What did he care about Sinkhole Camp? Loneliness meant long, uninterrupted hours in which to ride and read and dream of the great things he meant some day to do.
Six days are not many when they are lived with companions and the numberless details of one's everyday occupation. They may seem a month if you pass them in jail, or in waiting for some great event,—or at Sinkhole Camp, down near the Border.
Three days of the six Johnny spent in familiarizing himself with the two or three detached horse herds that watered along the meager little stream that sunk finally under a ledge and was seen no more in Arizona.

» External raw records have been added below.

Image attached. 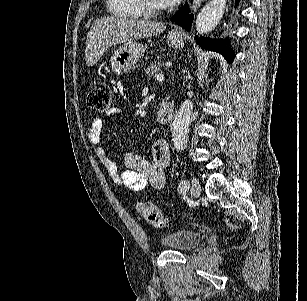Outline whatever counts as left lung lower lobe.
I'll return each instance as SVG.
<instances>
[{"instance_id": "obj_1", "label": "left lung lower lobe", "mask_w": 307, "mask_h": 301, "mask_svg": "<svg viewBox=\"0 0 307 301\" xmlns=\"http://www.w3.org/2000/svg\"><path fill=\"white\" fill-rule=\"evenodd\" d=\"M236 2L238 3V0H236ZM189 12V6L186 4L174 15L171 20L175 21V23L189 31L191 29V24L194 17V15L189 14ZM195 39L196 43L201 47L221 53L228 62L232 63L234 59V52L228 46H225V44H228V41L205 37L198 38L197 36H195Z\"/></svg>"}]
</instances>
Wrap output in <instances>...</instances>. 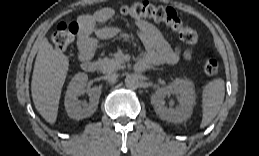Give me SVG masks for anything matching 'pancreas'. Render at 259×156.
I'll return each instance as SVG.
<instances>
[{
    "instance_id": "obj_1",
    "label": "pancreas",
    "mask_w": 259,
    "mask_h": 156,
    "mask_svg": "<svg viewBox=\"0 0 259 156\" xmlns=\"http://www.w3.org/2000/svg\"><path fill=\"white\" fill-rule=\"evenodd\" d=\"M98 65L102 73H111L123 68V60L117 58H103L98 60Z\"/></svg>"
}]
</instances>
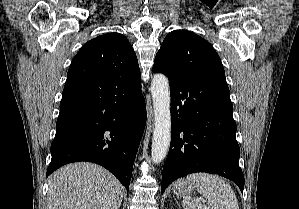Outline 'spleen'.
<instances>
[{"label": "spleen", "instance_id": "3e777b00", "mask_svg": "<svg viewBox=\"0 0 299 209\" xmlns=\"http://www.w3.org/2000/svg\"><path fill=\"white\" fill-rule=\"evenodd\" d=\"M185 182L193 184L198 192L208 201V207L197 198L186 196L183 199L184 209H239L238 201L230 184L219 176L209 173H193Z\"/></svg>", "mask_w": 299, "mask_h": 209}]
</instances>
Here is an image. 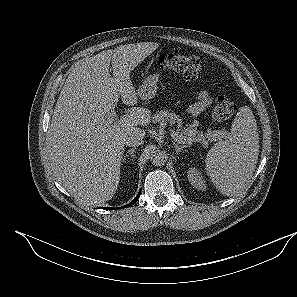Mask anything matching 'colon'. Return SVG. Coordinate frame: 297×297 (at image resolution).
I'll return each mask as SVG.
<instances>
[{"label": "colon", "instance_id": "1", "mask_svg": "<svg viewBox=\"0 0 297 297\" xmlns=\"http://www.w3.org/2000/svg\"><path fill=\"white\" fill-rule=\"evenodd\" d=\"M161 68L172 71L189 80H199L203 77V66L195 56L167 54L159 58ZM235 105L227 97H219L212 110L213 122L220 124L227 121L234 113Z\"/></svg>", "mask_w": 297, "mask_h": 297}]
</instances>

He counted the horses as best he could while they loitered at their watering places, and he noticed where they fed habitually—also that they ranged far and usually came in to water in the late afternoon or closer to dusk, when the yellow-jackets that swarmed along the muddy banks of the stream did not worry them so much, nor the flies that were a torment.
He reported by telephone to his employer, who seemed relieved to know that everything was so quiet and untroubled down at that end of his range. And once, quite inadvertently, he reported to Mary V; or was going to, when he recognized a feminine note in the masculine gruffness that spoke over the wire. And when she found he had discovered her:
"Oh, Johnny! I've thought of another verse!" she began animatedly.
Johnny hung up, and although the telephone rang twice after that he would not answer. It seemed to him that Mary V had very little to do, harping away still at that subject. He had been secretly a bit homesick for the ranch, but now he thanked heaven, emphatically enough to make up for any lack of sincerity, that he was where he was.
He got out his aviation circulars again and went over them one by one, though he could almost repeat them with his eyes' shut. He tried to dream of future greatness, but instead he could only feel depressed and hopeless. It would take a long, long time to save enough money to learn the game. And the earning was dreary work at best. The little adobe cabin became straightway a squalid prison, the monotonous waste around him a void that spread like a great, impassable gulf between himself and the dreams he dreamed. He wished, fervently and profanely, that the greasers would try to steal some horses, so that he could be doing something.
People thought the Border was a tumultuous belt of violence drawn from Coast to Gulf, he meditated morosely. They ought to camp at Sinkhole for awhile. Why, he could ride in an hour or two to Mexico—and see nothing more than he could see from the door of his cabin. He wished he could see something. A fight—anything that had action in it. But the revolution, boiling intermittently over there, did not so much as float a wisp of steam in his direction.
He wished that he had not "hung up" on Mary V before he had told her a few things. He couldn't see why she didn't leave him alone. The Lord knew he was willing to leave her alone.